====== RECORDS SHOWN ======

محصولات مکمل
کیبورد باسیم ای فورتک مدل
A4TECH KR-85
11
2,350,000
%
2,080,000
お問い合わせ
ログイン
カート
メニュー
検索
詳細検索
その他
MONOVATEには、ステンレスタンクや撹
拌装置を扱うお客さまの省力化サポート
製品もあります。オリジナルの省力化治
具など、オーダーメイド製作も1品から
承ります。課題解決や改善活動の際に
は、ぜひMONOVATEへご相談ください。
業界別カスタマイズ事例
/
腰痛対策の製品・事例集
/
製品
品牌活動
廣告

======
====== RECORDS SHOWN ======

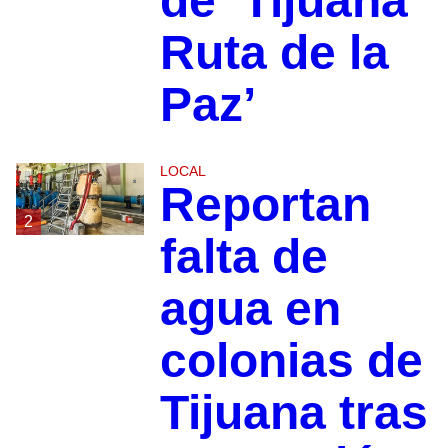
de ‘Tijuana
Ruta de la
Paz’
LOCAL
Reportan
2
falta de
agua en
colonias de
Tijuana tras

======

**WHAT YOU ARE ASKED TO DO**
Please reproduce the lines from the line with "de ‘Tijuana" to the line with "Tijuana tras", both ends included, exactly as they appear above.

**TASK SOLUTION**
de ‘Tijuana
Ruta de la
Paz’
LOCAL
Reportan
2
falta de
agua en
colonias de
Tijuana tras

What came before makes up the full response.